Informandosi meglio prima di scrivere, Chierchia avrebbe scoperto che la fiction Le indagini di Lolita Lobosco (cito) «è stata realizzata con il contributo di Apulia Film Fund di Apulia Film Commission e Regione Puglia (586.885 euro) a valere su risorse del POR Puglia FESR-FSE 2014/2020». Quindi sì, Emiliano e anche chi lo ha preceduto alla guida della Puglia ha investito risorse importanti su quello che viene definito “cineturismo”.

Come questo possa essere alternativo o contrapposto, anzichè in sinergia, con il mio ruolo di ambasciatrice della Puglia nel mondo per l’agenzia Pugliapromozione, bisognerebbe spiegarlo ai lettori visto il coinvolgimento improprio del mio nome nell’articolo in questione.

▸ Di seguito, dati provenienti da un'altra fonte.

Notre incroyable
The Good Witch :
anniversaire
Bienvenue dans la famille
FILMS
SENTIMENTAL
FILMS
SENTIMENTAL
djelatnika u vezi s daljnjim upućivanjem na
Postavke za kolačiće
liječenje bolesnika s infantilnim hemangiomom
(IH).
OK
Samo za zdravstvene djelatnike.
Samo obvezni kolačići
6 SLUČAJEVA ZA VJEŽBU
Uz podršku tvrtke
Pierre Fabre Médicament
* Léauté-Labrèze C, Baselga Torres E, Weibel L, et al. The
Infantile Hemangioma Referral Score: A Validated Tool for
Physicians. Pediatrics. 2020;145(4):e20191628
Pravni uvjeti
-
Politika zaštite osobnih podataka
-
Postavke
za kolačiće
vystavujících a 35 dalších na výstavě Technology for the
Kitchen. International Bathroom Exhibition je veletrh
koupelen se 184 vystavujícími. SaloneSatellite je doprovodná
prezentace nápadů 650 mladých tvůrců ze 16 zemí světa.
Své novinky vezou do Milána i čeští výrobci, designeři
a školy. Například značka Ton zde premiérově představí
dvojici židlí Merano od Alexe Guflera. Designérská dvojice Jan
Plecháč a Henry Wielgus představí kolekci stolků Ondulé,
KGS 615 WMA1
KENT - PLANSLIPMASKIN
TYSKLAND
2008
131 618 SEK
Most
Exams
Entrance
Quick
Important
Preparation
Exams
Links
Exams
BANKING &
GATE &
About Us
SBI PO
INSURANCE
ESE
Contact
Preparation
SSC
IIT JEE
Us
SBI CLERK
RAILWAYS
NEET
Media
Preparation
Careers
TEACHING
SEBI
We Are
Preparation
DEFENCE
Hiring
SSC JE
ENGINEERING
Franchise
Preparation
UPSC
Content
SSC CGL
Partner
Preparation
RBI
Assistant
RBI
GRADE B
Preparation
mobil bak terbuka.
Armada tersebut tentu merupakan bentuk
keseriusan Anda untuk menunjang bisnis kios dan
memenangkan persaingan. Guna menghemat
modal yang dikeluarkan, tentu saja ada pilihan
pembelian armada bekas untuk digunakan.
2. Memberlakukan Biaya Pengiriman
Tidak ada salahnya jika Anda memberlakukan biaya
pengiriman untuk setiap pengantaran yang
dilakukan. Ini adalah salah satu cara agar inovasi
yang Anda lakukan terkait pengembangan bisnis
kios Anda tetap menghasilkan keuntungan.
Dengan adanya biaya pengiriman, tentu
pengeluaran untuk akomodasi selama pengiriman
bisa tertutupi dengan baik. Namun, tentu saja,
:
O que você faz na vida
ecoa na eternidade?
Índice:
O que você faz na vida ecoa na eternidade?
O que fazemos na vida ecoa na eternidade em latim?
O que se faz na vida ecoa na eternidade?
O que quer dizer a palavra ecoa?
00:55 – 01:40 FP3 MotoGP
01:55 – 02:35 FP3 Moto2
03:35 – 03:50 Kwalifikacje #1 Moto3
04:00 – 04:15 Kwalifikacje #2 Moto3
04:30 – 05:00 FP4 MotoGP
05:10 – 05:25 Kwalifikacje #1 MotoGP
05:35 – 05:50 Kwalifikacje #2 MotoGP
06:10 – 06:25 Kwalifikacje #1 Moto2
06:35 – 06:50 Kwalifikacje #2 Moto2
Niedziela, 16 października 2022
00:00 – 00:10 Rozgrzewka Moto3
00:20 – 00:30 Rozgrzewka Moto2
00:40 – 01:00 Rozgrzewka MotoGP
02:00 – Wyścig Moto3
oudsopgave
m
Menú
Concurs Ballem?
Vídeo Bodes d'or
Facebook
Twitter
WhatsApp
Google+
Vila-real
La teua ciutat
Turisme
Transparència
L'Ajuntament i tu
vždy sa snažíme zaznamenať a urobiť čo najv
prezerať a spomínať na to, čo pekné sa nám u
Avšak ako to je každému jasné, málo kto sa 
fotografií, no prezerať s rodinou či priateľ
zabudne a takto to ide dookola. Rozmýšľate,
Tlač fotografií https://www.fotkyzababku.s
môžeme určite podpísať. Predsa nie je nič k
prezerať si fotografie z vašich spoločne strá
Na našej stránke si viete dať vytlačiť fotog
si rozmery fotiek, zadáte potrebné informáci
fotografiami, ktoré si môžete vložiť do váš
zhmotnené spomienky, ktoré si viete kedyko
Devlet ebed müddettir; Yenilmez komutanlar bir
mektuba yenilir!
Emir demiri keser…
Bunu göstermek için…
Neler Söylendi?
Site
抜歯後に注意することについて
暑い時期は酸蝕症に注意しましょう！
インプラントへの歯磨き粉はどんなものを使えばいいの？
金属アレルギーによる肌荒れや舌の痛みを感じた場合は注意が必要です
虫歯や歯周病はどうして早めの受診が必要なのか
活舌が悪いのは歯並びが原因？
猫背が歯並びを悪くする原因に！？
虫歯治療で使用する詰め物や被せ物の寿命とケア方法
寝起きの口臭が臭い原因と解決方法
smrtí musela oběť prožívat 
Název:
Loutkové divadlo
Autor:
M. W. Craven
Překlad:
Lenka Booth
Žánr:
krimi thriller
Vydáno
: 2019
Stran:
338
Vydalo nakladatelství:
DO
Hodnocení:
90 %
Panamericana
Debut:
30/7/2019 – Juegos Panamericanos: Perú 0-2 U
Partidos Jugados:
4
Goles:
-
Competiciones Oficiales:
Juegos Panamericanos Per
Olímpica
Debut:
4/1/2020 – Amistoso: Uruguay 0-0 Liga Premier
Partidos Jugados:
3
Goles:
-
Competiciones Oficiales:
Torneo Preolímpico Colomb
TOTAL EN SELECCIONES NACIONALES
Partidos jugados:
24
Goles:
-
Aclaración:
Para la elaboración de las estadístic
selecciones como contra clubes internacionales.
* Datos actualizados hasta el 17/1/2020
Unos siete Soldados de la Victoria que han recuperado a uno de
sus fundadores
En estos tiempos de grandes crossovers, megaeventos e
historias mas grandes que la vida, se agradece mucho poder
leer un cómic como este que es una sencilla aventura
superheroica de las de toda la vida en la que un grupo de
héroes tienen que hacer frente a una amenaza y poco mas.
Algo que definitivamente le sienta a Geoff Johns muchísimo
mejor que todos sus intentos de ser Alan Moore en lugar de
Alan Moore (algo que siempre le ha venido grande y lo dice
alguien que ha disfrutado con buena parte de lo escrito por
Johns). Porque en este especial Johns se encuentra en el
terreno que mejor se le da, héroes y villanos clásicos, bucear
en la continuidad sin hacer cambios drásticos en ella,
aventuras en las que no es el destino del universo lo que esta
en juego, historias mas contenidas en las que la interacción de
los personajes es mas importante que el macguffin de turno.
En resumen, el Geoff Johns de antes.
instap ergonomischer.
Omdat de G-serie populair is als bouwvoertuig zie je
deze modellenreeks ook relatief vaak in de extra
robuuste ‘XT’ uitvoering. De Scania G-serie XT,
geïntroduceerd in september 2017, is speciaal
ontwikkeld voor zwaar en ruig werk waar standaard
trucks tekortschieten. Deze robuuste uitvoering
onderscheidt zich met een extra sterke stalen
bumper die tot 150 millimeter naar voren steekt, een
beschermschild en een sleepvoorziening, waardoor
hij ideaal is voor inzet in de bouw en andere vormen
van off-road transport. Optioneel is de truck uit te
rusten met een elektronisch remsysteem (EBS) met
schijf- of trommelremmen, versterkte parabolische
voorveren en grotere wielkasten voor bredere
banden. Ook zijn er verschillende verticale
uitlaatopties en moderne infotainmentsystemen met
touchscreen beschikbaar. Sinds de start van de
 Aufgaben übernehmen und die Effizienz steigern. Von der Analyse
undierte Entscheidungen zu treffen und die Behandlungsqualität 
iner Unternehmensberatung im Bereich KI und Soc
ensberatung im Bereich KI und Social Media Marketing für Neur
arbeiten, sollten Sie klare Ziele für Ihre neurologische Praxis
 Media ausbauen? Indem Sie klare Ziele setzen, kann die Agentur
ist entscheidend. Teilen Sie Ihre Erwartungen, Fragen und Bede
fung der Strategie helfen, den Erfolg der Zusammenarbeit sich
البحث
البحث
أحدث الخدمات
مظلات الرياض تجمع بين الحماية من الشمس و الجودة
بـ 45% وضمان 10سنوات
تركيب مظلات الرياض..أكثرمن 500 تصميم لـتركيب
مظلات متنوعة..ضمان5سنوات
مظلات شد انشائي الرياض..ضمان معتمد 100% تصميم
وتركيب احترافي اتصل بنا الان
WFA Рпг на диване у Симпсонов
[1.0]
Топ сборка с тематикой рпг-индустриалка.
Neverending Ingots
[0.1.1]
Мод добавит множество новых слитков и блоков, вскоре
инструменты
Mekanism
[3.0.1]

Eppure, sempre con un minimo sforzo di acquisizione delle informazioni necessario prima di scrivere un articolo, si poteva apprendere che da tempo Apulia Film Commission e Pugliapromozione sono ormai presenti in simbiosi in quasi tutti i festival e le manifestazioni internazionali di cinema, vedi ad esempio la partecipazione a dicembre del 2019 alla “International
 Screen Tourism Conference”, organizzata da Film London. In quell’occasione fu illustrato l’accordo per la realizzazione dell’ultimo film di Carlo Verdone “Si vive una volta sola”. Un progetto che corrisponde alla mia personale idea di cineturismo ovvero la proposta, tra storia e personaggi di un film, dell’esperienza legata alla visita di luoghi (il film di Verdone parla di un viaggio di quattro amici proprio in Puglia).

L’opportunità del mio incarico, anzichè sul chiacchiericcio ormai stucchevole di certa stampa, andrebbe misurato su due direttrici: i progetti sui quali sto lavorando insieme ai validissimi collaboratori di Pugliapromozione e il mio curriculum. Sui primi non ci può essere maggiore visibilità mediatica perchè si tratta di un lavoro di preparazione verso un auspicato momento di riapertura delle strutture ricettive e di rilancio dell’attività turistica; sul curriculum, già valutato dalla commissione che mi aveva conferito l’incarico a seguito della mia partecipazione al relativo avviso pubblico e a cui va aggiunto il titolo di Cavaliere della Repubblica ricevuto per “la costante e meritoria attività di diffusione e promozione  dell’immagine dell’Italia e della Puglia all’estero”, Chierchia e chiunque altro può trovare relative informazioni in rete. Basta informarsi. Prima.